## Data provided
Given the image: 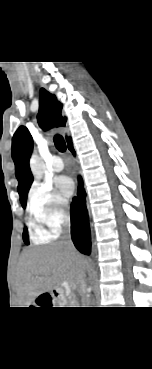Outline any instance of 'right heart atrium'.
I'll use <instances>...</instances> for the list:
<instances>
[{
	"label": "right heart atrium",
	"mask_w": 152,
	"mask_h": 369,
	"mask_svg": "<svg viewBox=\"0 0 152 369\" xmlns=\"http://www.w3.org/2000/svg\"><path fill=\"white\" fill-rule=\"evenodd\" d=\"M33 220L49 236L56 235L69 220L67 202L50 186L34 184L28 194Z\"/></svg>",
	"instance_id": "d8ad5b80"
}]
</instances>
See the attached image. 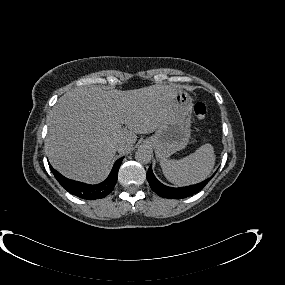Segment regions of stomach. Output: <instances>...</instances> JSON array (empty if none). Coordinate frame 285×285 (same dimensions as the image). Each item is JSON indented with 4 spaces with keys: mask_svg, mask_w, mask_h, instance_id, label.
Masks as SVG:
<instances>
[{
    "mask_svg": "<svg viewBox=\"0 0 285 285\" xmlns=\"http://www.w3.org/2000/svg\"><path fill=\"white\" fill-rule=\"evenodd\" d=\"M191 113L190 95L185 90H177L166 119L155 134L146 140L157 157L168 158L186 147L190 138Z\"/></svg>",
    "mask_w": 285,
    "mask_h": 285,
    "instance_id": "0dacf381",
    "label": "stomach"
}]
</instances>
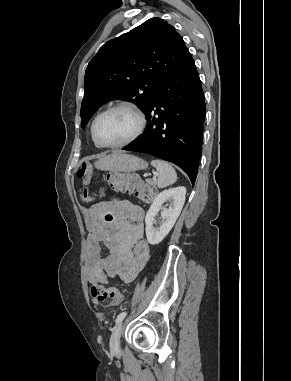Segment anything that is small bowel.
<instances>
[{
	"mask_svg": "<svg viewBox=\"0 0 291 381\" xmlns=\"http://www.w3.org/2000/svg\"><path fill=\"white\" fill-rule=\"evenodd\" d=\"M110 211L114 216L113 232L104 222L103 215ZM91 230L87 240L85 260L87 279L91 284H105L108 277L122 276L126 282L134 280L150 256V247L144 239V210L128 201L112 207L98 204L83 209ZM101 243L108 253L103 256ZM98 303L97 299H94Z\"/></svg>",
	"mask_w": 291,
	"mask_h": 381,
	"instance_id": "obj_1",
	"label": "small bowel"
}]
</instances>
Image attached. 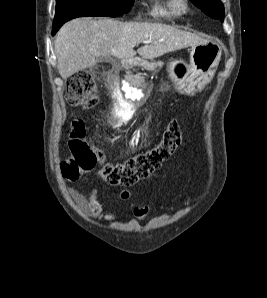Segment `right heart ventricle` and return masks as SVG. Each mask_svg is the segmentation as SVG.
<instances>
[{
  "instance_id": "e07e8e85",
  "label": "right heart ventricle",
  "mask_w": 267,
  "mask_h": 298,
  "mask_svg": "<svg viewBox=\"0 0 267 298\" xmlns=\"http://www.w3.org/2000/svg\"><path fill=\"white\" fill-rule=\"evenodd\" d=\"M149 13L155 18H168L180 15L174 0H150Z\"/></svg>"
}]
</instances>
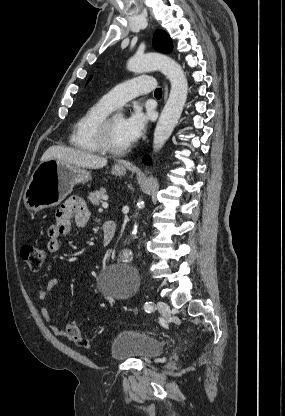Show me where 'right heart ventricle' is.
I'll return each mask as SVG.
<instances>
[{
  "label": "right heart ventricle",
  "instance_id": "e07e8e85",
  "mask_svg": "<svg viewBox=\"0 0 285 416\" xmlns=\"http://www.w3.org/2000/svg\"><path fill=\"white\" fill-rule=\"evenodd\" d=\"M111 107L102 99L90 104L75 122L70 134V144L85 154H97L101 150L95 137L98 123L106 116Z\"/></svg>",
  "mask_w": 285,
  "mask_h": 416
}]
</instances>
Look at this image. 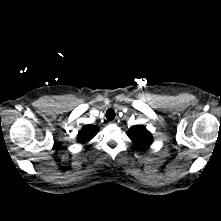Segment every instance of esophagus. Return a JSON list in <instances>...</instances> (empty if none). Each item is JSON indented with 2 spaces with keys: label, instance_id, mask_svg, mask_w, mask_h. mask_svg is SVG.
<instances>
[{
  "label": "esophagus",
  "instance_id": "1",
  "mask_svg": "<svg viewBox=\"0 0 221 221\" xmlns=\"http://www.w3.org/2000/svg\"><path fill=\"white\" fill-rule=\"evenodd\" d=\"M110 123H111V124H116V122H115L114 120H113V121H111Z\"/></svg>",
  "mask_w": 221,
  "mask_h": 221
}]
</instances>
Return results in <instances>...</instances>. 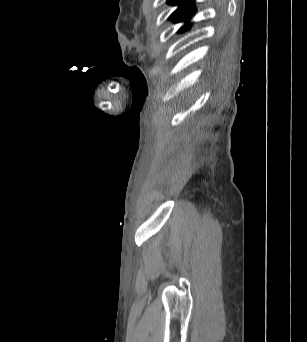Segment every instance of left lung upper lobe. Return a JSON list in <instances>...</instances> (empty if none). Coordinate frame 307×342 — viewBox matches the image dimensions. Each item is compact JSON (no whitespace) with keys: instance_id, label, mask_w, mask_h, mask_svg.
I'll return each instance as SVG.
<instances>
[{"instance_id":"5c2ea615","label":"left lung upper lobe","mask_w":307,"mask_h":342,"mask_svg":"<svg viewBox=\"0 0 307 342\" xmlns=\"http://www.w3.org/2000/svg\"><path fill=\"white\" fill-rule=\"evenodd\" d=\"M171 5H179L177 10H175L169 19L173 22H181L189 20L195 12V8L193 6L194 0H167ZM191 24H185L183 27L179 29V33L184 32L190 28Z\"/></svg>"}]
</instances>
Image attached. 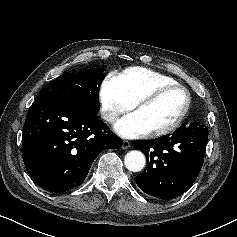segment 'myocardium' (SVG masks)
Wrapping results in <instances>:
<instances>
[{
  "instance_id": "obj_1",
  "label": "myocardium",
  "mask_w": 237,
  "mask_h": 237,
  "mask_svg": "<svg viewBox=\"0 0 237 237\" xmlns=\"http://www.w3.org/2000/svg\"><path fill=\"white\" fill-rule=\"evenodd\" d=\"M173 89H180L185 93L186 102H185V105H184L183 109L181 110V112L178 114V116L169 125H167L163 128H160V129L149 131L148 132L149 136L159 137V136L167 135V134L173 132L175 129H177L179 127V125L181 124V122L183 121V119L185 118L186 114L188 113V110H189L190 105H191V94L185 86H183L179 83L165 84V85H161V86L156 87L151 92H149L145 96L141 97L134 104L133 107H134L135 110H137V109L141 108L142 106L155 101L157 98H159L165 92L173 90Z\"/></svg>"
}]
</instances>
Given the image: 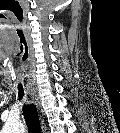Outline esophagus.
<instances>
[{"instance_id": "34e87169", "label": "esophagus", "mask_w": 120, "mask_h": 133, "mask_svg": "<svg viewBox=\"0 0 120 133\" xmlns=\"http://www.w3.org/2000/svg\"><path fill=\"white\" fill-rule=\"evenodd\" d=\"M31 94L33 95V98H34V94H35V93H34V92H32ZM36 104H37V103H36Z\"/></svg>"}]
</instances>
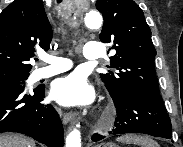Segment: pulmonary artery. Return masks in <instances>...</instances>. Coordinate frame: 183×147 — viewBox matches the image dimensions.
I'll return each instance as SVG.
<instances>
[{
    "instance_id": "obj_1",
    "label": "pulmonary artery",
    "mask_w": 183,
    "mask_h": 147,
    "mask_svg": "<svg viewBox=\"0 0 183 147\" xmlns=\"http://www.w3.org/2000/svg\"><path fill=\"white\" fill-rule=\"evenodd\" d=\"M82 53L87 59L101 58V45L96 42H88L84 45ZM43 61L49 65L46 67L38 68L34 71L35 80L57 75L69 70L72 67L70 60L54 55H46L43 58Z\"/></svg>"
}]
</instances>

## What to do
Beginning at the line with "Segment: pulmonary artery.", reproduce word for word each line through the last line of the records. Include both ends but no pictures.

## Task response
Segment: pulmonary artery. Return masks in <instances>...</instances>. Coordinate frame: 183×147 — viewBox matches the image dimensions.
I'll return each instance as SVG.
<instances>
[{
    "instance_id": "obj_1",
    "label": "pulmonary artery",
    "mask_w": 183,
    "mask_h": 147,
    "mask_svg": "<svg viewBox=\"0 0 183 147\" xmlns=\"http://www.w3.org/2000/svg\"><path fill=\"white\" fill-rule=\"evenodd\" d=\"M82 53L87 59L101 58V45L96 42H88L84 45ZM43 61L49 65L46 67L38 68L34 71L35 80L57 75L69 70L72 67L70 60L54 55H46L43 58Z\"/></svg>"
}]
</instances>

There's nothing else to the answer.